Machine learning may identify treatment options for depression
Click Here to Manage Email Alerts
Key takeaways:
- Ensemble machine learning models may predict secondary treatment for depression that does not respond to antidepressants initially.
- Prediction success depends on treatment type.
WASHINGTON — Ensemble machine learning models may indicate second-line treatments for people whose depression does not benefit from antidepressant pharmacotherapy, according to a poster presented here.
The poster was awarded best poster from an early career professional by the Anxiety & Depression Association of America.

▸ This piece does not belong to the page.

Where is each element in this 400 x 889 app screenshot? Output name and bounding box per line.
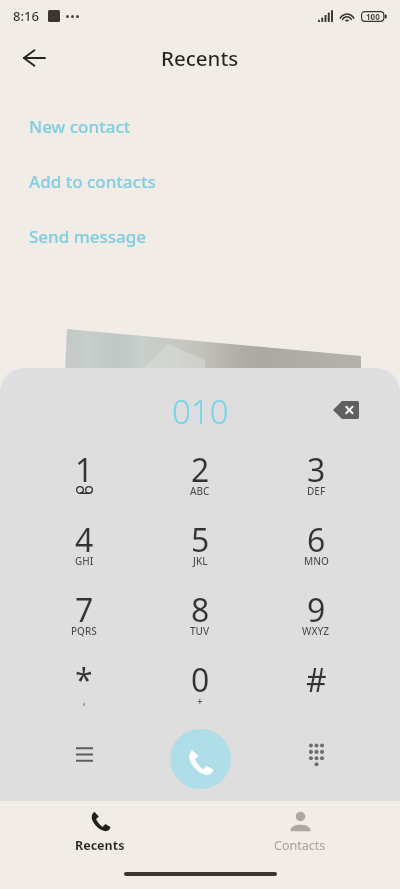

Joshua Curtiss, PhD, a postdoctoral fellow in psychology at the Depression Clinical & Research Program at Massachusetts General Hospital in Boston, and colleagues used data from the Sequenced Treatment Alternatives to Relieve Depression (STAR*D) study to evaluate ensemble machine learning models. Specifically, they used data from 1,439 STAR*D participants who were randomly assigned to seven types of treatment after antidepressant treatment.
To evaluate the ensemble model, which implemented multiple types of machine learning algorithms, the researchers used 155 predictor variables drawn from clinical and demographic variables to identify the likelihood of remission. They also evaluated the model using the top 10 predictors of remission.
“Including every single feature, every single variable in the world, mindlessly isn’t necessarily always the best step. You still want to be thoughtful about how you do this,” Curtiss said during the presentation. “Just using a simple t-test filter including the top 10 predictors is one of the simplest things you could do. You can outperform chance better than if you use absolutely every [predictor].”
Analyses of the machine learning predictions revealed they were least successful for augmented medication options (area under the curve [AUC] = 0.53-0.56) and most successful for cognitive therapy (AUC = 0.82).
“This is a good first step, but overall predictive performance was modest,” Curtiss said. “This is consistent with other machine learning sources and studies looking at these kinds of things.”
Moving forward, the researchers said future studies should identify better strategies for analyses and better predictor sets.